=== Begin Enclosure ===

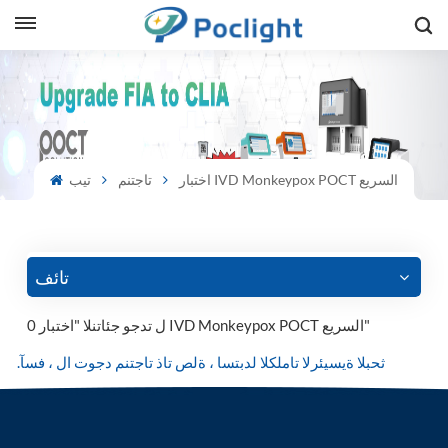
sh
is
اختبار IVD Monkeypox POCT السريع
تاجتنم
تيب
ий
ol
guês
تائف
0 ل تدجو جئاتنلا "اختبار IVD Monkeypox POCT السريع"
語
.ثحبلا ةيسيئرلا تاملكلا لدبتسا ، ةلص تاذ تاجتنم دجوت ال ، فسآ
e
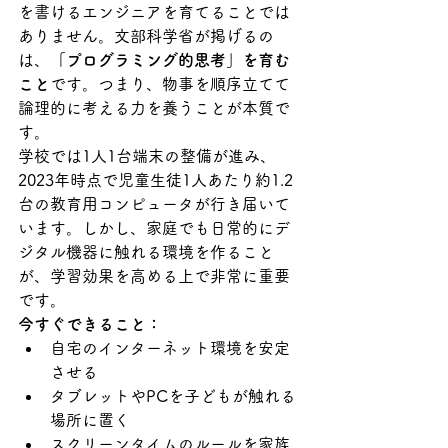
を書けるエンジニアを育てることでは
ありません。文部科学省が掲げるの
は、
「プログラミング的思考」を育む
こと
です。つまり、物事を順序立てて
論理的に考える力を養うことが本質で
す。
学校では1人1台端末の整備が進み、
2023年時点で児童生徒1人あたり約1.2
台の教育用コンピュータが行き届いて
います。しかし、家庭でも日常的にデ
ジタル機器に触れる環境を作ること
が、学習効果を高める上で非常に重要
です。
今すぐできること：
自宅のインターネット環境を安定
させる
タブレットやPCを子どもが触れる
場所に置く
スクリーンタイムのルールを家族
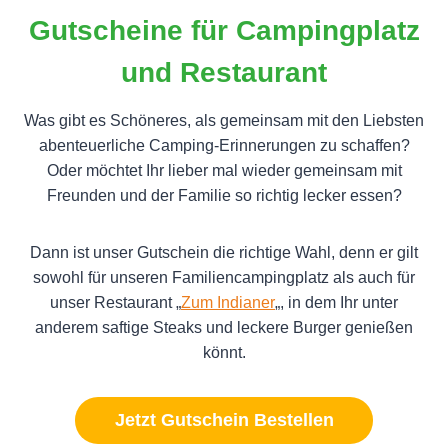
Gutscheine für Campingplatz
und Restaurant
Was gibt es Schöneres, als gemeinsam mit den Liebsten
abenteuerliche Camping-Erinnerungen zu schaffen?
Oder möchtet Ihr lieber mal wieder gemeinsam mit
Freunden und der Familie so richtig lecker essen?
Dann ist unser Gutschein die richtige Wahl, denn er gilt
sowohl für unseren Familiencampingplatz als auch für
unser Restaurant „
Zum Indianer
„, in dem Ihr unter
anderem saftige Steaks und leckere Burger genießen
könnt.
Jetzt Gutschein Bestellen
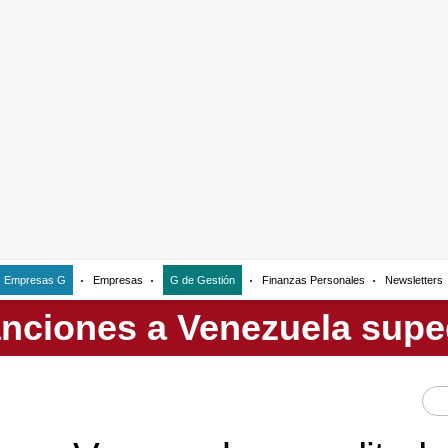
Empresas G
Empresas
G de Gestión
Finanzas Personales
Newsletters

=== End Enclosure ===

What to work on:
Make an exact copy of the listing above. Its pictures are not needed.

Solved problem:
sh
is
اختبار IVD Monkeypox POCT السريع
تاجتنم
تيب
ий
ol
guês
تائف
0 ل تدجو جئاتنلا "اختبار IVD Monkeypox POCT السريع"
語
.ثحبلا ةيسيئرلا تاملكلا لدبتسا ، ةلص تاذ تاجتنم دجوت ال ، فسآ
e
を書けるエンジニアを育てることでは
ありません。文部科学省が掲げるの
は、
「プログラミング的思考」を育む
こと
です。つまり、物事を順序立てて
論理的に考える力を養うことが本質で
す。
学校では1人1台端末の整備が進み、
2023年時点で児童生徒1人あたり約1.2
台の教育用コンピュータが行き届いて
います。しかし、家庭でも日常的にデ
ジタル機器に触れる環境を作ること
が、学習効果を高める上で非常に重要
です。
今すぐできること：
自宅のインターネット環境を安定
させる
タブレットやPCを子どもが触れる
場所に置く
スクリーンタイムのルールを家族
Gutscheine für Campingplatz
und Restaurant
Was gibt es Schöneres, als gemeinsam mit den Liebsten
abenteuerliche Camping-Erinnerungen zu schaffen?
Oder möchtet Ihr lieber mal wieder gemeinsam mit
Freunden und der Familie so richtig lecker essen?
Dann ist unser Gutschein die richtige Wahl, denn er gilt
sowohl für unseren Familiencampingplatz als auch für
unser Restaurant „
Zum Indianer
„, in dem Ihr unter
anderem saftige Steaks und leckere Burger genießen
könnt.
Jetzt Gutschein Bestellen
Empresas G
Empresas
G de Gestión
Finanzas Personales
Newsletters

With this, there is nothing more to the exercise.